To be sure, pathways to legal protection in the United States are notoriously complicated for immigrants, regardless of who is president. The T visa is no exception. Survivors we spoke to told of long wait times, traumatizing conversations with enforcement officials who are often part of the T visa process, and the difficulty of finding an affordable attorney. Yet, on top of these burdens, during the Trump administration, they faced off against an immigration agency that weaponized seemingly mundane processing issues to stack the decks against them.
For example, in October 2018, even as former President Trump promised to “protect the innocent,” his administration issued a memorandum indicating that denied T visa applicants, among others, would be issued Notices to Appear (NTA), the document that initiates removal proceedings. Martina Vandenberg, the executive director of the Human Trafficking Legal Center, called the policy “a game-changer,” noting that “[i]t totally changes the analysis of whether or not it’s worth it for any trafficking victim to cooperate with law enforcement.”
The following month, USCIS started to implement the NTA policy. The data we obtained from FOIA litigation showed that 236 immigrant survivors received NTAs to initiate deportation proceedings before President Biden rescinded the policy in January 2021. It also showed that trafficking survivors were not the only ones at risk — between 2018 to 2020, USCIS sent 2,033 NTAs to applicants for other victim-based immigration relief, including survivors of domestic violence and sexual assault.
This occurred alongside a slowdown in the processing of T visa applications, leaving many immigrant survivors living in precarious circumstances — without work authorization and still at risk from their perpetrators. From 2014 to 2021, despite relatively low application numbers, average T visa processing times increased from 7.4 months to 19.6 months, with many attorneys reporting that their clients’ applications took two or more years.
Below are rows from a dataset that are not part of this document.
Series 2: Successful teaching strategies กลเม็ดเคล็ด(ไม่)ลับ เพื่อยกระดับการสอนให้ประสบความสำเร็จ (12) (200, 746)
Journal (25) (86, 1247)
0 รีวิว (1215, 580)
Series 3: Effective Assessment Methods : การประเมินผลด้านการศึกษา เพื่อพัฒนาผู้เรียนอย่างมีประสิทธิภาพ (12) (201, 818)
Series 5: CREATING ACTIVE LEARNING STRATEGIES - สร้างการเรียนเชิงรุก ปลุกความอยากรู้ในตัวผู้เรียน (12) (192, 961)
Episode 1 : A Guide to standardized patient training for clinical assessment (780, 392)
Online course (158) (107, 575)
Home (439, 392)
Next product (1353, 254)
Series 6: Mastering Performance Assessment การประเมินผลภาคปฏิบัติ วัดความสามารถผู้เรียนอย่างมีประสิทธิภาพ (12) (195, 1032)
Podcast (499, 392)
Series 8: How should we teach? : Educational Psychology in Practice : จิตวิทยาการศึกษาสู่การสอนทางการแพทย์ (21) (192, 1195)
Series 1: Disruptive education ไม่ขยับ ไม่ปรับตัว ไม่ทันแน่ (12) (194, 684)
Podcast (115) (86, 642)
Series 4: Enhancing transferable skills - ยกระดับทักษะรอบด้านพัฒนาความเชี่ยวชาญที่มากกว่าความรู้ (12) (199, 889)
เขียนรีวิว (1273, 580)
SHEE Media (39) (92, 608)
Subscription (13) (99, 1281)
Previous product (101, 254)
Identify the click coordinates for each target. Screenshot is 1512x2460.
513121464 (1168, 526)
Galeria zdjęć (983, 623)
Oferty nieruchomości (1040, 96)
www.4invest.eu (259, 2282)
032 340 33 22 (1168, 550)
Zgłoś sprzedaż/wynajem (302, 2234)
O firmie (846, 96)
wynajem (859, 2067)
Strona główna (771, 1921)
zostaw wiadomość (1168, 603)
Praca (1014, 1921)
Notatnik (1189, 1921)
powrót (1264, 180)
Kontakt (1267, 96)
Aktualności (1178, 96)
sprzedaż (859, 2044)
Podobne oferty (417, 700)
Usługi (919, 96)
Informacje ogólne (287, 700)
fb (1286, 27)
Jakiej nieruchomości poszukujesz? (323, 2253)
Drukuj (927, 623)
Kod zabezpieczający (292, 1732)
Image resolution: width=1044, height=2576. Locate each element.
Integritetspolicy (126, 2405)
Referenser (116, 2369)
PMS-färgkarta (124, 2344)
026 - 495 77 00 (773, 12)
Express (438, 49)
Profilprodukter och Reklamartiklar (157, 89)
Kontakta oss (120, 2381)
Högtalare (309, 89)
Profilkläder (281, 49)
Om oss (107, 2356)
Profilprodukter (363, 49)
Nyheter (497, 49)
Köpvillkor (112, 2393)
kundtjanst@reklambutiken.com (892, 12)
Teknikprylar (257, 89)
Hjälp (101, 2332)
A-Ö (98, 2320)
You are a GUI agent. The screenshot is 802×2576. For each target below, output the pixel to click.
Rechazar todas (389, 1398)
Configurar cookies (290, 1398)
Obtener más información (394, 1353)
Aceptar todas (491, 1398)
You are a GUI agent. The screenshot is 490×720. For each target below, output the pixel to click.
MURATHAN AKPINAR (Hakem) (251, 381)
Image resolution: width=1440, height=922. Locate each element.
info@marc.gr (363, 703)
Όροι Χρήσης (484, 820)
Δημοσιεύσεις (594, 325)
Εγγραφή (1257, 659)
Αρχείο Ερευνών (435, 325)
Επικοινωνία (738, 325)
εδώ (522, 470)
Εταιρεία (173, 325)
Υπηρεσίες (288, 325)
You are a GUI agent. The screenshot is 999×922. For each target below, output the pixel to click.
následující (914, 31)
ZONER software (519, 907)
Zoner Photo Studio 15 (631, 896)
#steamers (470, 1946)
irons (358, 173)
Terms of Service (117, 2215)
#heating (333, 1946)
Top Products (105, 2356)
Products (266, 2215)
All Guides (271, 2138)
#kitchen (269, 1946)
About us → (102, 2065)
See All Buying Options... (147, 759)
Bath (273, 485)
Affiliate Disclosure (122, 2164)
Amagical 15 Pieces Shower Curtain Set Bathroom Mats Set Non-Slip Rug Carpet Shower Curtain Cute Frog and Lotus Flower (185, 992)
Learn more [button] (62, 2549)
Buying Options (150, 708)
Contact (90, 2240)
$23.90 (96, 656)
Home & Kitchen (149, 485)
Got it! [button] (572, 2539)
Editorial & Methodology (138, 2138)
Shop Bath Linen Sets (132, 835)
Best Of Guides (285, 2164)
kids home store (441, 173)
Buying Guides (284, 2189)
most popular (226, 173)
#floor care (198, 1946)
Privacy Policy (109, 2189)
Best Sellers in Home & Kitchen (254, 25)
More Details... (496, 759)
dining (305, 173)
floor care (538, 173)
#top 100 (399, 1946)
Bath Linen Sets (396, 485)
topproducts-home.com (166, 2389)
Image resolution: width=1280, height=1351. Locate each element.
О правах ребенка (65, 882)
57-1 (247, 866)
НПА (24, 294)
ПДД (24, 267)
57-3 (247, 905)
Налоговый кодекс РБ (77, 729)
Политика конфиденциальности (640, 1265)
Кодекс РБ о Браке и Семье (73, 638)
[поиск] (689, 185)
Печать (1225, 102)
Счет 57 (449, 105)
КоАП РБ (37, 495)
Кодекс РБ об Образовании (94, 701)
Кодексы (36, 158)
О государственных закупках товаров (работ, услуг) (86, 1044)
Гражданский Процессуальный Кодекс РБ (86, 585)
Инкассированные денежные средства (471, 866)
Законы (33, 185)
What’s more, despite the recognition by Congress that immigrant survivors should only have to gather “any credible evidence” to qualify for protection, the data we collected told a different story. Lawyers reported receiving more than double requests for supplemental evidence — many overly burdensome and duplicative. And, qualifying for protection became harder for immigrant survivors. For example, USCIS reportedly narrowed interpretations of one T visa requirement to deny survivors who stepped forward several years after their victimization.
As Trump begins his run for office, many immigrant survivors are not cheering. Instead, they are contemplating whether it is safe to tell their story. Is it worth stepping forward if their plight for protection can turn into a nightmare? If we truly care about trafficking survivors, we need to make sure that their pathways to legal rights are protected, regardless of who is in office.
Julie Dahlstrom is a clinical associate professor of Law at Boston University School of Law and the director of the Immigrants’ Rights & Human Trafficking Program. She recently authored, “Trafficking and the Shallow State,” in the UC Irvine Law Review. Heba Gowayed is an assistant professor of Sociology at Boston University, a current member of the Institute for Advanced Study, and the author of “Refuge: How the State Shapes Human Potential” published with Princeton University Press.